New Hampshire Union Leader

January 13. 2018 9:51PM
Binnie Media headquarters in Concord closed down its television news network, NH1, in February of 2017. (DAVID LANE/UNION LEADER)

The members of a former award-winning New Hampshire television team spent their layoff checks to uncover and then produce an hourlong documentary airing Sunday, Jan. 14, on Boston television that traces the Caribbean source of the drug epidemic affecting the Granite State.

Weeknight anchor Celine McArthur of Pelham and chief videographer Freddy Wheeler had made all the foreign travel arrangements when NH1 News Network owner Bill Binnie abruptly shut down the independent television station last February, selling the broadcast rights of WBIN-TV in a Federal Communications Commission auction for $68 million.

"We were going to take our own vacation time to do this, all the elements were in place when the station closed, but we were determined to still go after this story," McArthur recalled.
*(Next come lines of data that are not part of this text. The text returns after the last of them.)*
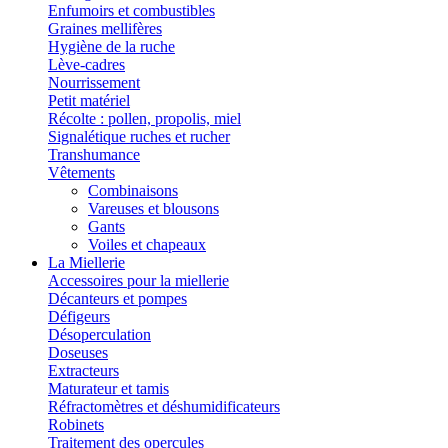
Enfumoirs et combustibles
Graines mellifères
Hygiène de la ruche
Lève-cadres
Nourrissement
Petit matériel
Récolte : pollen, propolis, miel
Signalétique ruches et rucher
Transhumance
Vêtements
Combinaisons
Vareuses et blousons
Gants
Voiles et chapeaux
La Miellerie
Accessoires pour la miellerie
Décanteurs et pompes
Défigeurs
Désoperculation
Doseuses
Extracteurs
Maturateur et tamis
Réfractomètres et déshumidificateurs
Robinets
Traitement des opercules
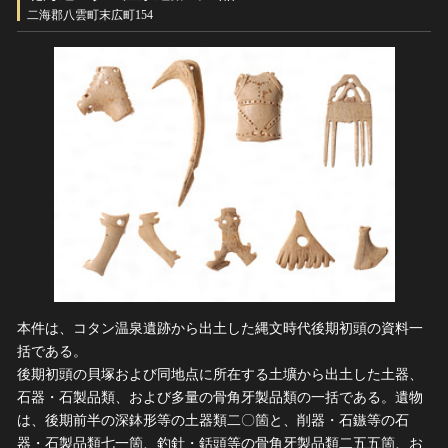
ヘルプ
二海郡八雲町末広町154
このサイトについて
世界遺産
関連サイトリンク
無形文化遺産
サイトマップ
動画で見る無形の文化財
サイトのご意見はこちら
文化遺産データベース
国指定文化財等データベース
本件は、コタン温泉遺跡から出土した縄文時代後期初頭の資料一
括である。
後期初頭の貝塚および同地点に所在する土壙から出土した土器、
石器・石製品類、および多量の骨角牙製品類の一括である。遺物
は、後期前半の深鉢形等の土器類二〇箇と、削器・石鏃等の石
器・石製品類七一箇、釣針・銛頭等の骨角牙製品類二五五箇、お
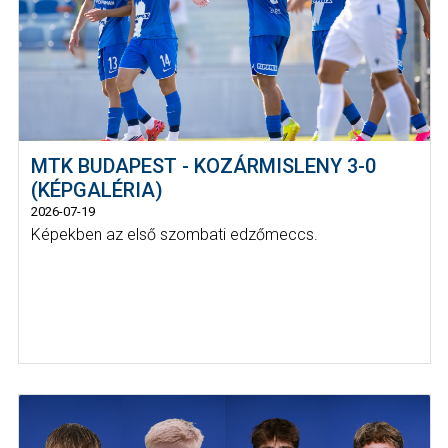
MTK BUDAPEST - KOZÁRMISLENY 3-0
(KÉPGALÉRIA)
2026-07-19
Képekben az első szombati edzőmeccs.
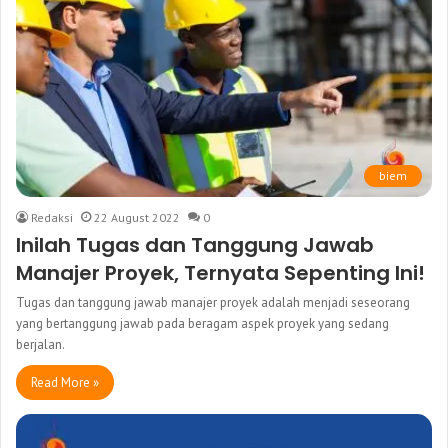
biem
Redaksi
22 August 2022
0
Inilah Tugas dan Tanggung Jawab
Manajer Proyek, Ternyata Sepenting Ini!
Tugas dan tanggung jawab manajer proyek adalah menjadi seseorang
yang bertanggung jawab pada beragam aspek proyek yang sedang
berjalan.
Read More »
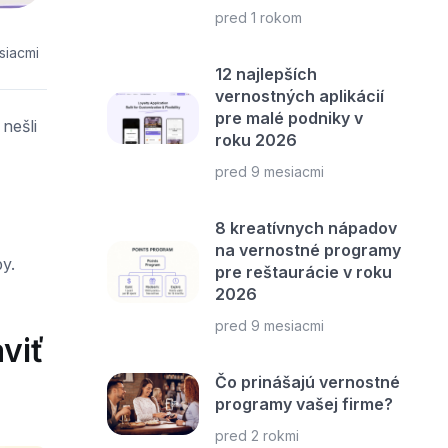
pred 1 rokom
siacmi
12 najlepších
vernostných aplikácií
pre malé podniky v
nešli
roku 2026
pred 9 mesiacmi
8 kreatívnych nápadov
na vernostné programy
y.
pre reštaurácie v roku
2026
pred 9 mesiacmi
viť
Čo prinášajú vernostné
programy vašej firme?
pred 2 rokmi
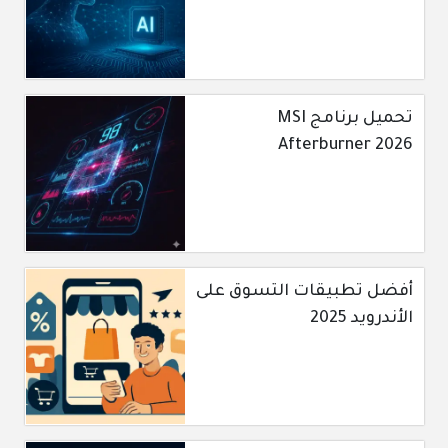
تحميل برنامج MSI
Afterburner 2026
أفضل تطبيقات التسوق على
الأندرويد 2025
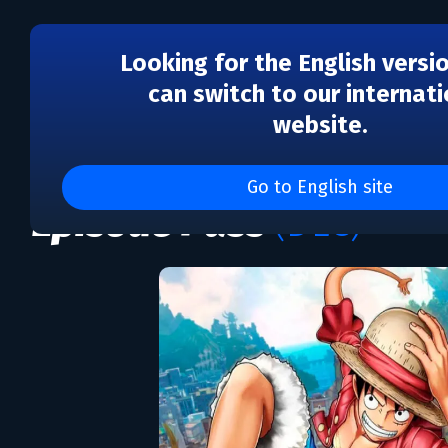
Looking for the English versi
can switch to our internati
website.
DLC
ONE PIECE World Seeke
Go to English site
Episode Pass
(DLC)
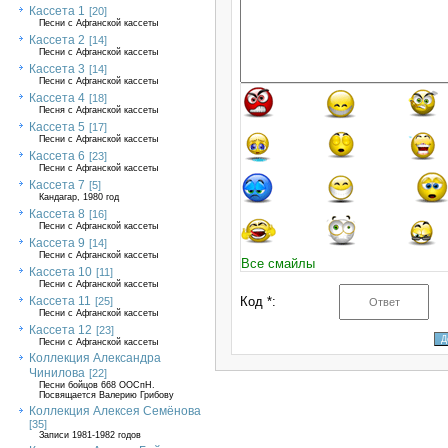
Кассета 1
[20]
Песни с Афганской кассеты
Кассета 2
[14]
Песни с Афганской кассеты
Кассета 3
[14]
Песни с Афганской кассеты
Кассета 4
[18]
Песня с Афганской кассеты
Кассета 5
[17]
Песни с Афганской кассеты
Кассета 6
[23]
Песни с Афганской кассеты
Кассета 7
[5]
Кандагар, 1980 год
Кассета 8
[16]
Песни с Афганской кассеты
Кассета 9
[14]
Песни с Афганской кассеты
Все смайлы
Кассета 10
[11]
Песни с Афганской кассеты
Кассета 11
Код *:
[25]
Песни с Афганской кассеты
Кассета 12
[23]
Песни с Афганской кассеты
Коллекция Александра
Чинилова
[22]
Песни бойцов 668 ООСпН.
Посвящается Валерию Грибову
Коллекция Алексея Семёнова
[35]
Записи 1981-1982 годов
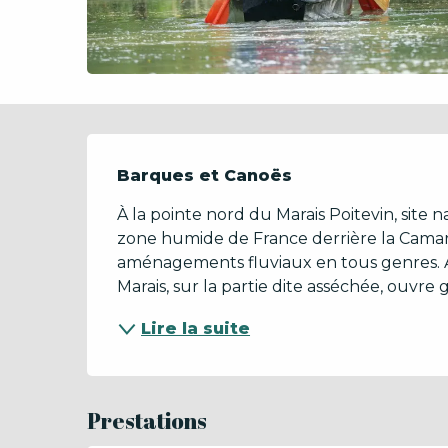
Description
Barques et Canoës
À la pointe nord du Marais Poitevin, site
zone humide de France derrière la Camar
aménagements fluviaux en tous genres. A
Marais, sur la partie dite asséchée, ouvre g
Lire la suite
Prestations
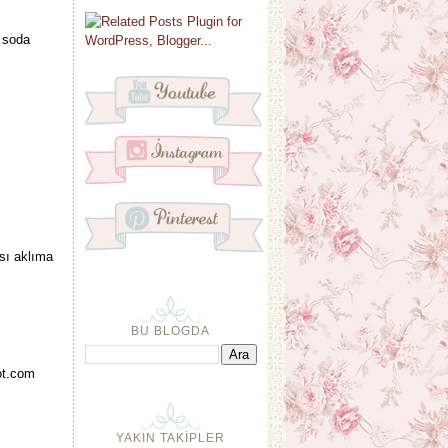
a soda
ası aklıma
BU BLOGDA
ot.com
YAKIN TAKİPLER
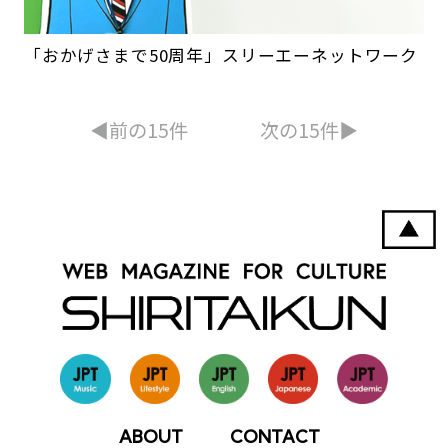
「おかげさまで50周年」スリーエーネットワーク
◀︎前の15件
次の15件▶︎
ABOUT
CONTACT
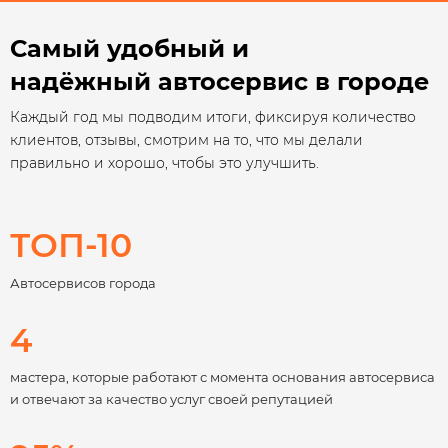
Самый удобный и
надёжный автосервис в городе
Каждый год мы подводим итоги, фиксируя количество
клиентов, отзывы, смотрим на то, что мы делали
правильно и хорошо, чтобы это улучшить.
ТОП-10
Автосервисов города
4
мастера, которые работают с момента основания автосервиса
и отвечают за качество услуг своей репутацией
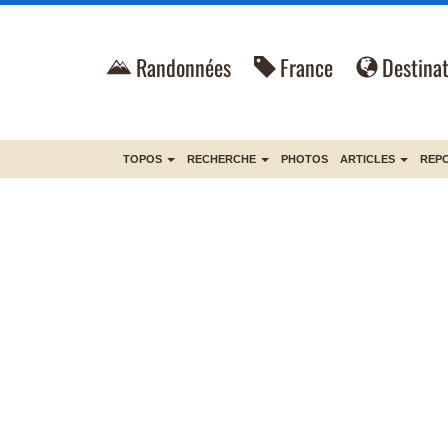
Randonnées
France
Destinat
TOPOS
RECHERCHE
PHOTOS
ARTICLES
REP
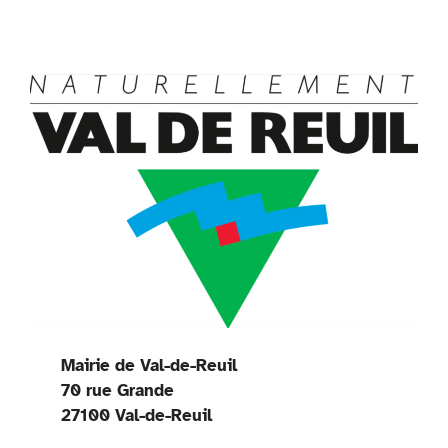
Mairie de Val-de-Reuil
70 rue Grande
27100 Val-de-Reuil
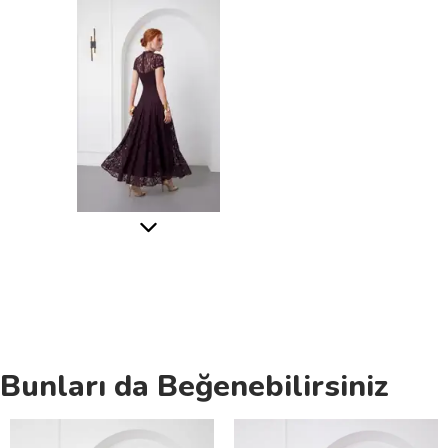
Bunları da Beğenebilirsiniz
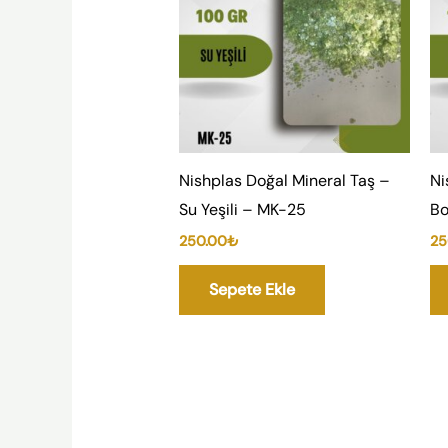
Nishplas Doğal Mineral Taş –
Ni
Su Yeşili – MK-25
Bo
250.00
₺
25
Sepete Ekle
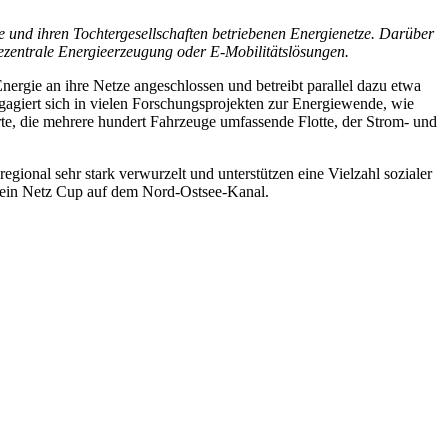
 und ihren Tochtergesellschaften betriebenen Energienetze. Darüber
ezentrale Energieerzeugung oder E-Mobilitätslösungen.
rgie an ihre Netze angeschlossen und betreibt parallel dazu etwa
giert sich in vielen Forschungsprojekten zur Energiewende, wie
e, die mehrere hundert Fahrzeuge umfassende Flotte, der Strom- und
onal sehr stark verwurzelt und unterstützen eine Vielzahl sozialer
tein Netz Cup auf dem Nord-Ostsee-Kanal.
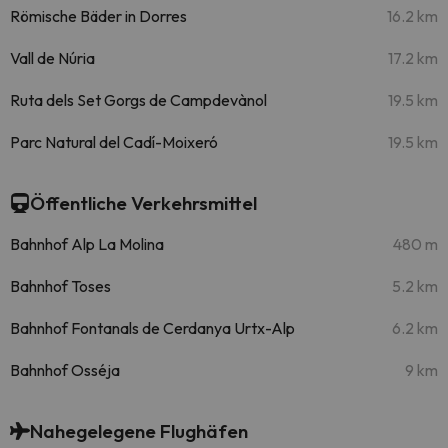
Römische Bäder in Dorres
16.2 km
Vall de Núria
17.2 km
Ruta dels Set Gorgs de Campdevànol
19.5 km
Parc Natural del Cadí-Moixeró
19.5 km
Öffentliche Verkehrsmittel
Bahnhof Alp La Molina
480 m
Bahnhof Toses
5.2 km
Bahnhof Fontanals de Cerdanya Urtx-Alp
6.2 km
Bahnhof Osséja
9 km
Nahegelegene Flughäfen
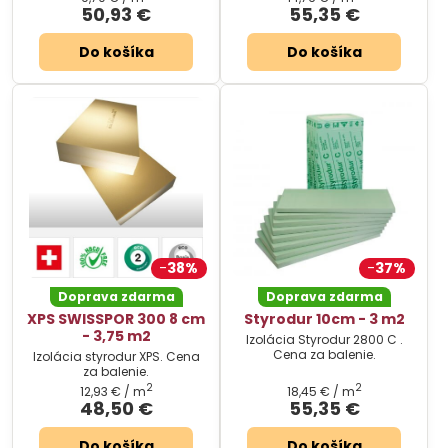
50,93 €
55,35 €
Do košíka
Do košíka
38%
37%
Doprava zdarma
Doprava zdarma
XPS SWISSPOR 300 8 cm
Styrodur 10cm - 3 m2
- 3,75 m2
Izolácia Styrodur 2800 C .
Cena za balenie.
Izolácia styrodur XPS. Cena
za balenie.
2
2
12,93 €
/ m
18,45 €
/ m
48,50 €
55,35 €
Do košíka
Do košíka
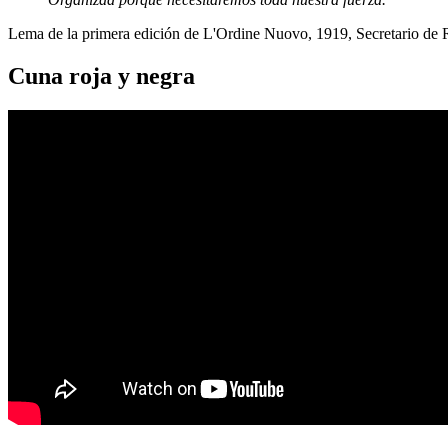
Lema de la primera edición de L'Ordine Nuovo, 1919, Secretario de
Cuna roja y negra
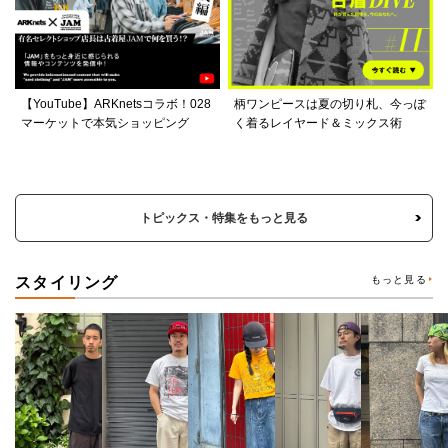
【YouTube】ARKnetsコラボ！028
柄ワンピースは夏の切り札、今っぽ
マーケットで本気ショッピング
く着るレイヤード＆ミックス術
トピックス・特集をもっと見る
スタイリング
もっと見る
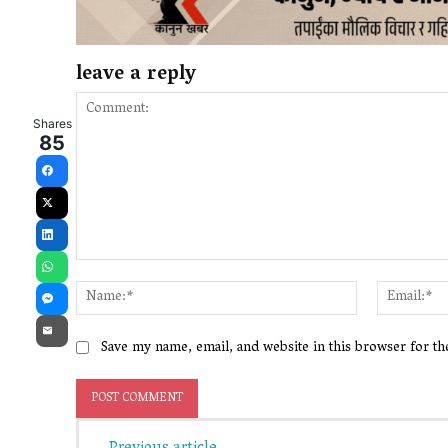
leave a reply
Shares
85
Facebook
X
LinkedIn
Comment:
WhatsApp
Name:*
Messenger
Email
Save my name, email, and website in this browser for t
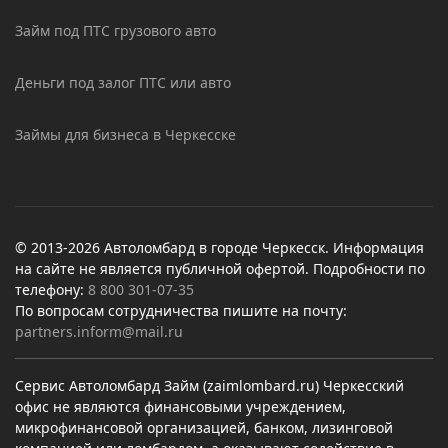
Займ под ПТС грузового авто
Деньги под залог ПТС или авто
Займы для бизнеса в Черкесске
© 2013-2026 Автоломбард в городе Черкесск. Информация
на сайте не является публичной офертой. Подробности по
телефону:
8 800 301-07-35
По вопросам сотрудничества пишите на почту:
partners.inform@mail.ru
Сервис Автоломбард Займ (zaimlombard.ru) Черкесский
офис не являются финансовыми учреждением,
микрофинансовой организацией, банком, лизинговой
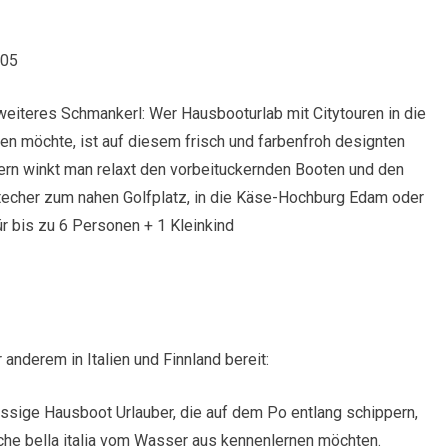
005
eiteres Schmankerl: Wer Hausbooturlab mit Citytouren in die
n möchte, ist auf diesem frisch und farbenfroh designten
ern winkt man relaxt den vorbeituckernden Booten und den
techer zum nahen Golfplatz, in die Käse-Hochburg Edam oder
r bis zu 6 Personen + 1 Kleinkind
nderem in Italien und Finnland bereit:
ssige Hausboot Urlauber, die auf dem Po entlang schippern,
iche bella italia vom Wasser aus kennenlernen möchten.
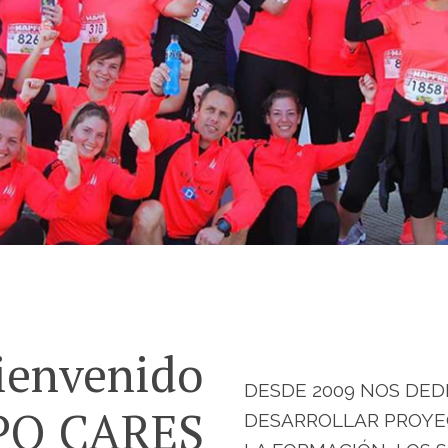
ienvenido
DESDE 2009 NOS DED
PO CARES
DESARROLLAR PROYE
Wheeler now is working as a videographer with one Washington, D.C. TV station and starts with a second later this month, WTTG, the Fox 5 affiliate in the nation's capital.

"This was just a story we felt strongly about, finding out where the drugs were coming from," Wheeler said. "We pooled our severance checks, we worked together to find some cheap flights, got a cheap hotel room."

"We brought granola bars to eat so we didn't have to spend money on food."

The result: "Beyond the Border: The Opioid Pipeline," which airs at 2 p.m. on WCVB-TV, the ABC affiliate in Boston.

The moving program begins with a scene of an overdose victim in a Manchester cemetery and reveals how easy it is for massive amounts of drugs to make their way from the shores of the Dominican Republic and airports in Puerto Rico into Boston and onto the streets of New Hampshire.

The show profiles some of the cutting-edge ways the Drug Enforcement Administration, the New Hampshire and the Massachusetts State Police and U.S. Customs and Border Protection are using to make a dent in the massive shipments of cocaine, heroin and synthetic opioids into the region.

"I am proud of it; it was eye opening, to say the least," McArthur said.

"It made me appreciate all that law enforcement does. They are working really hard but working against an opponent with unlimited money and manpower. It's tough."

Wheeler said the easy shipments, which police can't possibly shut down, are all about the geography.

"They can't control it in country because there is so much coastline," Wheeler said. "Then you can bring anything you want on a one-way plane ride from Puerto Rico to Boston."

Law-enforcement professionals praised the final product.

"It is an accurate reflection in the game of chess we play on a daily basis to keep drugs off the street of the United States," said Mickey Hohol, aviation enforcement agent with U.S. Customs, Caribbean Air and Marine Branch.

"I do not want to forget to mention the contributions of Celine's photographer, Freddy Wheeler, whose talent behind the camera makes it all possible. He adds an emotional dimension to the documentary through the viewfinder that cannot be paralleled."

Retired DEA Deputy Administrator Jack Riley chipped in, "This is one of the only reports to hit the problem head on and confront what we're up against. From start to finish, this is everyone's fight. 'Beyond the Border: The Opioid Pipeline' is excellent, a home run."

McArthur and Wheeler approached but got no interest from executives at WMUR-TV in Manchester to air the program.

When McArthur's agent suggested WCVB, the two went to the New England TV Emmy Awards, where Wheeler first stalked station President Bill Fine in the men's room.

"We can't thank Bill Fine enough for agreeing to air this. It's an important story to tell and we're thrilled New Hampshire's largest newspaper wants to inform its readers about it," McArthur added.